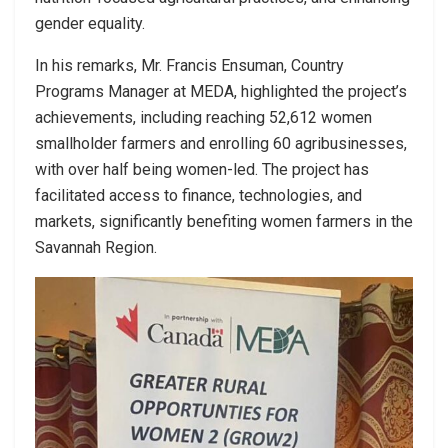
gender equality.
In his remarks, Mr. Francis Ensuman, Country
Programs Manager at MEDA, highlighted the project’s
achievements, including reaching 52,612 women
smallholder farmers and enrolling 60 agribusinesses,
with over half being women-led. The project has
facilitated access to finance, technologies, and
markets, significantly benefiting women farmers in the
Savannah Region.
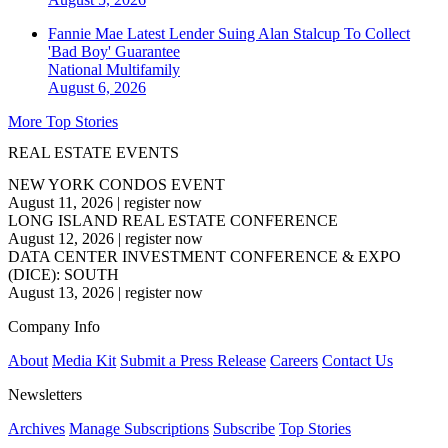
Fannie Mae Latest Lender Suing Alan Stalcup To Collect
'Bad Boy' Guarantee
National
Multifamily
August 6, 2026
More Top Stories
REAL ESTATE EVENTS
NEW YORK CONDOS EVENT
August 11, 2026
|
register now
LONG ISLAND REAL ESTATE CONFERENCE
August 12, 2026
|
register now
DATA CENTER INVESTMENT CONFERENCE & EXPO
(DICE): SOUTH
August 13, 2026
|
register now
Company Info
About
Media Kit
Submit a Press Release
Careers
Contact Us
Newsletters
Archives
Manage Subscriptions
Subscribe
Top Stories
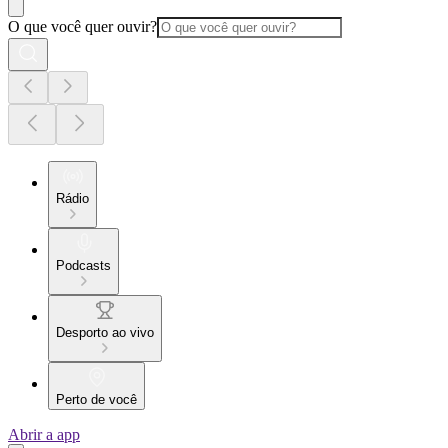
O que você quer ouvir?
Rádio
Podcasts
Desporto ao vivo
Perto de você
Abrir a app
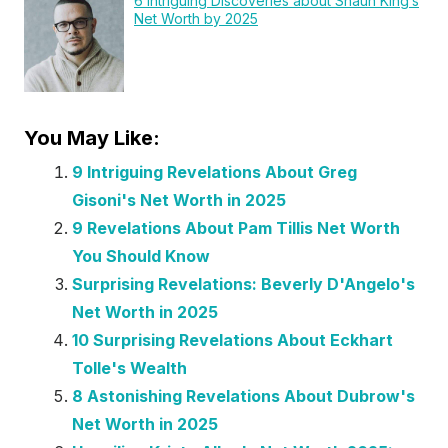
6 Intriguing Discoveries about Shaun King’s
Net Worth by 2025
You May Like:
9 Intriguing Revelations About Greg
Gisoni's Net Worth in 2025
9 Revelations About Pam Tillis Net Worth
You Should Know
Surprising Revelations: Beverly D'Angelo's
Net Worth in 2025
10 Surprising Revelations About Eckhart
Tolle's Wealth
8 Astonishing Revelations About Dubrow's
Net Worth in 2025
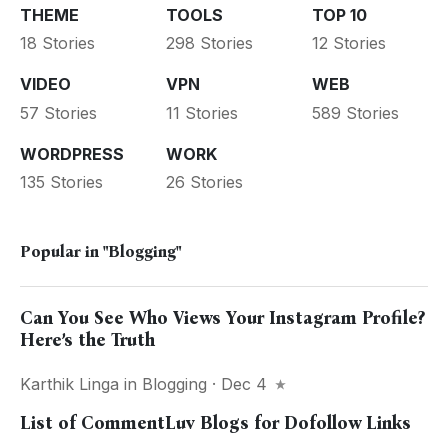
THEME
TOOLS
TOP 10
18 Stories
298 Stories
12 Stories
VIDEO
VPN
WEB
57 Stories
11 Stories
589 Stories
WORDPRESS
WORK
135 Stories
26 Stories
Popular in
"Blogging"
Can You See Who Views Your Instagram Profile?
Here’s the Truth
Karthik Linga
in
Blogging
· Dec 4
List of CommentLuv Blogs for Dofollow Links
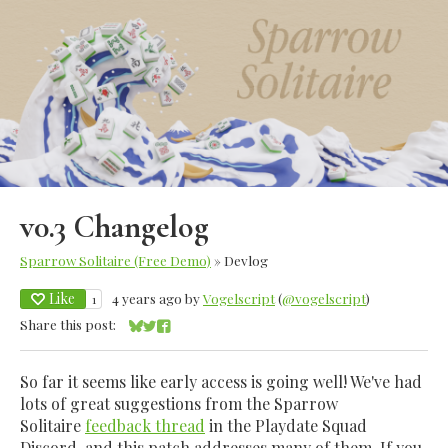
v0.3 Changelog
Sparrow Solitaire (Free Demo)
»
Devlog
Like
4 years ago
by
Vogelscript
(
@vogelscript
)
1
Share this post:
Share on Bluesky
Share on Twitter
Share on Facebook
So far it seems like early access is going well! We've had
lots of great suggestions from the Sparrow
Solitaire
feedback thread
in the Playdate Squad
Discord, and this patch addresses many of them. If you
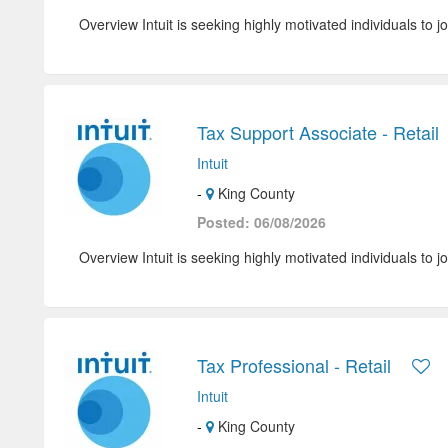
Overview Intuit is seeking highly motivated individuals to jo
Tax Support Associate - Retail
Intuit
-
King County
Posted: 06/08/2026
Overview Intuit is seeking highly motivated individuals to jo
Tax Professional - Retail
Intuit
-
King County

PROBLEM REQUIREMENTS: Please copy the records above word for word, leaving out every picture.

ANSWER TO THIS TASK:
gender equality.
In his remarks, Mr. Francis Ensuman, Country
Programs Manager at MEDA, highlighted the project’s
achievements, including reaching 52,612 women
smallholder farmers and enrolling 60 agribusinesses,
with over half being women-led. The project has
facilitated access to finance, technologies, and
markets, significantly benefiting women farmers in the
Savannah Region.
Fannie Mae Latest Lender Suing Alan Stalcup To Collect
'Bad Boy' Guarantee
National
Multifamily
August 6, 2026
More Top Stories
REAL ESTATE EVENTS
NEW YORK CONDOS EVENT
August 11, 2026
|
register now
LONG ISLAND REAL ESTATE CONFERENCE
August 12, 2026
|
register now
DATA CENTER INVESTMENT CONFERENCE & EXPO
(DICE): SOUTH
August 13, 2026
|
register now
Company Info
About
Media Kit
Submit a Press Release
Careers
Contact Us
Newsletters
Archives
Manage Subscriptions
Subscribe
Top Stories
O que você quer ouvir?
Rádio
Podcasts
Desporto ao vivo
Perto de você
Abrir a app
6 Intriguing Discoveries about Shaun King’s
Net Worth by 2025
You May Like:
9 Intriguing Revelations About Greg
Gisoni's Net Worth in 2025
9 Revelations About Pam Tillis Net Worth
You Should Know
Surprising Revelations: Beverly D'Angelo's
Net Worth in 2025
10 Surprising Revelations About Eckhart
Tolle's Wealth
8 Astonishing Revelations About Dubrow's
Net Worth in 2025
THEME
TOOLS
TOP 10
18 Stories
298 Stories
12 Stories
VIDEO
VPN
WEB
57 Stories
11 Stories
589 Stories
WORDPRESS
WORK
135 Stories
26 Stories
Popular in
"Blogging"
Can You See Who Views Your Instagram Profile?
Here’s the Truth
Karthik Linga
in
Blogging
· Dec 4
List of CommentLuv Blogs for Dofollow Links
v0.3 Changelog
Sparrow Solitaire (Free Demo)
»
Devlog
Like
4 years ago
by
Vogelscript
(
@vogelscript
)
1
Share this post:
Share on Bluesky
Share on Twitter
Share on Facebook
So far it seems like early access is going well! We've had
lots of great suggestions from the Sparrow
Solitaire
feedback thread
in the Playdate Squad
Discord, and this patch addresses many of them. If you
Overview Intuit is seeking highly motivated individuals to jo
Tax Support Associate - Retail
Intuit
-
King County
Posted: 06/08/2026
Overview Intuit is seeking highly motivated individuals to jo
Tax Professional - Retail
Intuit
-
King County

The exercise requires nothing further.